╭──

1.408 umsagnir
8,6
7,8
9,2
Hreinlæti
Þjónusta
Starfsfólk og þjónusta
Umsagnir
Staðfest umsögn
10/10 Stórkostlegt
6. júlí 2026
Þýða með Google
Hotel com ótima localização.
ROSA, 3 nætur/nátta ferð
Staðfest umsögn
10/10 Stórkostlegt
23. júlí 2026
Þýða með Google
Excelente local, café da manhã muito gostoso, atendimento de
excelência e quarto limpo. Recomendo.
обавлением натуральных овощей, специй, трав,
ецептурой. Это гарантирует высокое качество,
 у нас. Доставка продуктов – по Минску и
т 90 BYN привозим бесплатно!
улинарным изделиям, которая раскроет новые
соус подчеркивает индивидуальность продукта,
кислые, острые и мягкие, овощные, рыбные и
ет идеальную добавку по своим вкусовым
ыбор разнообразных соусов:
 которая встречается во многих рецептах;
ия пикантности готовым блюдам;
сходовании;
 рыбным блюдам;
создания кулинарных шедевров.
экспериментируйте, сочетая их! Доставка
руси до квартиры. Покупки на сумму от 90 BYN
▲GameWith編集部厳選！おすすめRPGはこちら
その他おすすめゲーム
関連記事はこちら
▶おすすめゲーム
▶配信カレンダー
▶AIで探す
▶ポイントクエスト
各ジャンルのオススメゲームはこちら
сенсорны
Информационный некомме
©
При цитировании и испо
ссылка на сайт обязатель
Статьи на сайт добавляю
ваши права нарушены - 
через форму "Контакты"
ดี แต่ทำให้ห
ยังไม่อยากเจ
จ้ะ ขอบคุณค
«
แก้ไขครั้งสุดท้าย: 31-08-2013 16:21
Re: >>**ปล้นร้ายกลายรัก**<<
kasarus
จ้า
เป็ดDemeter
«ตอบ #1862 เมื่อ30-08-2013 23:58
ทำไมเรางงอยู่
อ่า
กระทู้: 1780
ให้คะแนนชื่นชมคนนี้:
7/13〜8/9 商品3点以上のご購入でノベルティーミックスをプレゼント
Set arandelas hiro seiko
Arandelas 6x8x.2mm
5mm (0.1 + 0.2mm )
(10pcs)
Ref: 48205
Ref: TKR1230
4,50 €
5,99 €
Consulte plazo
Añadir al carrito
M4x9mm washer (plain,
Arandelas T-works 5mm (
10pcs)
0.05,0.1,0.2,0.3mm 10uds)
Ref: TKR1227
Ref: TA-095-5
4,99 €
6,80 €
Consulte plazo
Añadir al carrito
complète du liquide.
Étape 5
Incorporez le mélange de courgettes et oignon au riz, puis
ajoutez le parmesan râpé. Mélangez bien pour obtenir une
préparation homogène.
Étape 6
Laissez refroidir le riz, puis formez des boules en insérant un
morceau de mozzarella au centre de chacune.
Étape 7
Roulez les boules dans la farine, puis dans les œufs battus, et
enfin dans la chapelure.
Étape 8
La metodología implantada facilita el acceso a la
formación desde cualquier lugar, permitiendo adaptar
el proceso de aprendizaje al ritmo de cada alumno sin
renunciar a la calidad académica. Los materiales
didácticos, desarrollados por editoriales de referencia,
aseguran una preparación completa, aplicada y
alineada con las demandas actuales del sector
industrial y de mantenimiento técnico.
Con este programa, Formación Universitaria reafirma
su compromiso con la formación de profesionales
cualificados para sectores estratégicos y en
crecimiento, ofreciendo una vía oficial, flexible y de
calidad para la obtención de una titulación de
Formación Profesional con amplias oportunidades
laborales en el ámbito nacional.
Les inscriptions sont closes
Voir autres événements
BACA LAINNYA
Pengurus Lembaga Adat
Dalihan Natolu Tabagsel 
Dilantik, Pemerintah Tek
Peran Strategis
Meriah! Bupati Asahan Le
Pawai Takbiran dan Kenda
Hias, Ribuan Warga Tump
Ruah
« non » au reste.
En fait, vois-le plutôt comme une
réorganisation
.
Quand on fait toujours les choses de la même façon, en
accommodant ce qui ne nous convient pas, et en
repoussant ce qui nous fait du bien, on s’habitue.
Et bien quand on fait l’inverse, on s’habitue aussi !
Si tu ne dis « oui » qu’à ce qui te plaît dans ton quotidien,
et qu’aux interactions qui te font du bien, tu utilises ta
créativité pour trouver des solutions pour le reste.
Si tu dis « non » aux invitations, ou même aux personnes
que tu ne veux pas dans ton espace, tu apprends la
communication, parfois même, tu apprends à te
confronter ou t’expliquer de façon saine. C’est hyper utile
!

╰──

Return every entry above with nothing altered.

1.408 umsagnir
8,6
7,8
9,2
Hreinlæti
Þjónusta
Starfsfólk og þjónusta
Umsagnir
Staðfest umsögn
10/10 Stórkostlegt
6. júlí 2026
Þýða með Google
Hotel com ótima localização.
ROSA, 3 nætur/nátta ferð
Staðfest umsögn
10/10 Stórkostlegt
23. júlí 2026
Þýða með Google
Excelente local, café da manhã muito gostoso, atendimento de
excelência e quarto limpo. Recomendo.
обавлением натуральных овощей, специй, трав,
ецептурой. Это гарантирует высокое качество,
 у нас. Доставка продуктов – по Минску и
т 90 BYN привозим бесплатно!
улинарным изделиям, которая раскроет новые
соус подчеркивает индивидуальность продукта,
кислые, острые и мягкие, овощные, рыбные и
ет идеальную добавку по своим вкусовым
ыбор разнообразных соусов:
 которая встречается во многих рецептах;
ия пикантности готовым блюдам;
сходовании;
 рыбным блюдам;
создания кулинарных шедевров.
экспериментируйте, сочетая их! Доставка
руси до квартиры. Покупки на сумму от 90 BYN
▲GameWith編集部厳選！おすすめRPGはこちら
その他おすすめゲーム
関連記事はこちら
▶おすすめゲーム
▶配信カレンダー
▶AIで探す
▶ポイントクエスト
各ジャンルのオススメゲームはこちら
сенсорны
Информационный некомме
©
При цитировании и испо
ссылка на сайт обязатель
Статьи на сайт добавляю
ваши права нарушены - 
через форму "Контакты"
ดี แต่ทำให้ห
ยังไม่อยากเจ
จ้ะ ขอบคุณค
«
แก้ไขครั้งสุดท้าย: 31-08-2013 16:21
Re: >>**ปล้นร้ายกลายรัก**<<
kasarus
จ้า
เป็ดDemeter
«ตอบ #1862 เมื่อ30-08-2013 23:58
ทำไมเรางงอยู่
อ่า
กระทู้: 1780
ให้คะแนนชื่นชมคนนี้:
7/13〜8/9 商品3点以上のご購入でノベルティーミックスをプレゼント
Set arandelas hiro seiko
Arandelas 6x8x.2mm
5mm (0.1 + 0.2mm )
(10pcs)
Ref: 48205
Ref: TKR1230
4,50 €
5,99 €
Consulte plazo
Añadir al carrito
M4x9mm washer (plain,
Arandelas T-works 5mm (
10pcs)
0.05,0.1,0.2,0.3mm 10uds)
Ref: TKR1227
Ref: TA-095-5
4,99 €
6,80 €
Consulte plazo
Añadir al carrito
complète du liquide.
Étape 5
Incorporez le mélange de courgettes et oignon au riz, puis
ajoutez le parmesan râpé. Mélangez bien pour obtenir une
préparation homogène.
Étape 6
Laissez refroidir le riz, puis formez des boules en insérant un
morceau de mozzarella au centre de chacune.
Étape 7
Roulez les boules dans la farine, puis dans les œufs battus, et
enfin dans la chapelure.
Étape 8
La metodología implantada facilita el acceso a la
formación desde cualquier lugar, permitiendo adaptar
el proceso de aprendizaje al ritmo de cada alumno sin
renunciar a la calidad académica. Los materiales
didácticos, desarrollados por editoriales de referencia,
aseguran una preparación completa, aplicada y
alineada con las demandas actuales del sector
industrial y de mantenimiento técnico.
Con este programa, Formación Universitaria reafirma
su compromiso con la formación de profesionales
cualificados para sectores estratégicos y en
crecimiento, ofreciendo una vía oficial, flexible y de
calidad para la obtención de una titulación de
Formación Profesional con amplias oportunidades
laborales en el ámbito nacional.
Les inscriptions sont closes
Voir autres événements
BACA LAINNYA
Pengurus Lembaga Adat
Dalihan Natolu Tabagsel 
Dilantik, Pemerintah Tek
Peran Strategis
Meriah! Bupati Asahan Le
Pawai Takbiran dan Kenda
Hias, Ribuan Warga Tump
Ruah
« non » au reste.
En fait, vois-le plutôt comme une
réorganisation
.
Quand on fait toujours les choses de la même façon, en
accommodant ce qui ne nous convient pas, et en
repoussant ce qui nous fait du bien, on s’habitue.
Et bien quand on fait l’inverse, on s’habitue aussi !
Si tu ne dis « oui » qu’à ce qui te plaît dans ton quotidien,
et qu’aux interactions qui te font du bien, tu utilises ta
créativité pour trouver des solutions pour le reste.
Si tu dis « non » aux invitations, ou même aux personnes
que tu ne veux pas dans ton espace, tu apprends la
communication, parfois même, tu apprends à te
confronter ou t’expliquer de façon saine. C’est hyper utile
!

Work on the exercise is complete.